Selamat Membaca SBR

Untuk anda, para pembaca situs blog ini, semoga ada manfaat yang bisa anda dapatkan. Silakan tulis komentar anda dibawah. Saran dan kritik sangat kami tunggu.

Kamis, 05 April 2012

Kelompok Islamis, Arab Saudi dan Terorisme

Judul buku    : Awakening Islam
Penulis          : Stephane Lacroix
Penerbit        : Harvard University Press, AS
Cetakan        : Pertama, Desember 2011
Tebal             : 373 halaman

Bagaimana jadinya sebuah ideologi tumbuh di dalam masyarakat yang terfragmentasi? Masyarakat yang terpilah ke dalam berbagai suku, kabilah dan golongan, yang dalam sejarah secara ekstrem menunjukkan kesulitan untuk bersatu, kecuali saat diikat oleh satu keyakinan agama. Tentu, ideologi yang tumbuh akan menghadapi persoalan-persoalan awal berupa keterpilahan dan pandangan ortodoks yang nyaris sudah dipandang sebagai bagian dari dogma keyakinan agama tersebut sehingga ideologi yang bangkit di dalam masyarakat itu harus berkompromi pada situasi yang tercipta akibat ortodoksi yang kekal. Walau pergeseran demi pergeseran terjadi sebagai akibat keterbukaan media dan keinginan melakukan komparasi dengan negara lain, iklim ortodoksi itu tampak masih kuat bahkan semakin mengeras ketika berhadapan pada modernitas.

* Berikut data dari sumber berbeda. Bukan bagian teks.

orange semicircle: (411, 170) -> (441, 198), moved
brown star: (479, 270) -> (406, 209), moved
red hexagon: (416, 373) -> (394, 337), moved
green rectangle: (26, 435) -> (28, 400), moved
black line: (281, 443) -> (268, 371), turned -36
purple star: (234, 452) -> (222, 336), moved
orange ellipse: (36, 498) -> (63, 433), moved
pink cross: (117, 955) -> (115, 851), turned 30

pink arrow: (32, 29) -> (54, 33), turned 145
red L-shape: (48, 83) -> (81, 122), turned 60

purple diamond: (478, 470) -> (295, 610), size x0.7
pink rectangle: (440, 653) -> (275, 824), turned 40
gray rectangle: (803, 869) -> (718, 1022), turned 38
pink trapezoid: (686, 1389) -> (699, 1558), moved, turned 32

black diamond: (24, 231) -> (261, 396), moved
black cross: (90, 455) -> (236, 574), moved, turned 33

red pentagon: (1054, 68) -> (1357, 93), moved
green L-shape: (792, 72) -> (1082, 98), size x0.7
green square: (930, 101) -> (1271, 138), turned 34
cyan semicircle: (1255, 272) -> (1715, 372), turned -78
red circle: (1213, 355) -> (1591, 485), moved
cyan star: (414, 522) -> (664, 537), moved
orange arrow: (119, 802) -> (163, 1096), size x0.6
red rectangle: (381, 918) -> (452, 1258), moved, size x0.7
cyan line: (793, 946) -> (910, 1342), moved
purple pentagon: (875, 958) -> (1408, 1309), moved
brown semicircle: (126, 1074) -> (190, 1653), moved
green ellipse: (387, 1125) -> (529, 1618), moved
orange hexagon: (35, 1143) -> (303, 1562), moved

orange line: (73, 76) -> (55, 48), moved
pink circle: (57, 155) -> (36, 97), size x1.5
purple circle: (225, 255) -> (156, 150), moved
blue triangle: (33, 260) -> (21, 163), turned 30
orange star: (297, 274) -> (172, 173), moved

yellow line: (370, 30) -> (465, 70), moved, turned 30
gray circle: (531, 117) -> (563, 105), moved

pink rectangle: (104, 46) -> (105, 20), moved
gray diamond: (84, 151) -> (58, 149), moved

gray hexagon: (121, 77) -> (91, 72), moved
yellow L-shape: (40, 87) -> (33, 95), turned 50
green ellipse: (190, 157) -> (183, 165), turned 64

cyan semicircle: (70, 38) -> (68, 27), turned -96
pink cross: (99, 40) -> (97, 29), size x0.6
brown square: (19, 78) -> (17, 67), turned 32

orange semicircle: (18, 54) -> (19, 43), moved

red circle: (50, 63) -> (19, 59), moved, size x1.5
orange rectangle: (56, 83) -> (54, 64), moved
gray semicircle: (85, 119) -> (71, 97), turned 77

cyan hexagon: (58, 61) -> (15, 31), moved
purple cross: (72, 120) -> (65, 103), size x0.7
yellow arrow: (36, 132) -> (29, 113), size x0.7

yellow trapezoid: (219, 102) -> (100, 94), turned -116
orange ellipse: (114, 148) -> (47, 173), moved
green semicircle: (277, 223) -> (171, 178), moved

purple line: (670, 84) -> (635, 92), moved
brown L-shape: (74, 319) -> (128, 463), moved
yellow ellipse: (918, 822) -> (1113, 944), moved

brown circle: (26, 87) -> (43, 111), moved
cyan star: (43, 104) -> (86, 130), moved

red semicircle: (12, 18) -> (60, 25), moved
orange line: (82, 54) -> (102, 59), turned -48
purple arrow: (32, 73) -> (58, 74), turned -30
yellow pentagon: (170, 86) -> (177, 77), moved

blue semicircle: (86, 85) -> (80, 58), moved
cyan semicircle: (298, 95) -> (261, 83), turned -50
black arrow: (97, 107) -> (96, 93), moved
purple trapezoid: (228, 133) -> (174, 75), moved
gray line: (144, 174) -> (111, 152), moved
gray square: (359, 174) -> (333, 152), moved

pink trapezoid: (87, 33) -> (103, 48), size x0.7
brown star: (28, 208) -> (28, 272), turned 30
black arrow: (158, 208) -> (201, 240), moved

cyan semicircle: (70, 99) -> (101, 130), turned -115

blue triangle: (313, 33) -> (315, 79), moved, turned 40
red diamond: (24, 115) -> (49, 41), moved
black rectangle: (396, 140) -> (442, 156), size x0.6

Buku ini terdiri dari tujuh bab, yang ditutup dengan kesimpulan penulis berisi seputar pelajaran-pelajaran penting dari kebangkitan. Pada bab pertama penulis menjelaskan tentang dinamika gerakan Islamisme dalam masyarakat yang terbelah. Harus diakui, walau Arab Saudi telah menjadi tempat kelahiran ajaran Islam, namun negara ini juga tak luput dari pengaruh gerakan kebangkitan Islam pada abad ke-19 dan 20. Oleh karena itu, gerakan Islamisme di Arab Saudi tidak bisa dikatakan sebagai gerakan yang terisolir dari proses interaksi dengan aneka gerakan kebangkitan yang kala itu sudah marak di seluruh jazirah Arabia, Afrika Utara dan Asia Selatan.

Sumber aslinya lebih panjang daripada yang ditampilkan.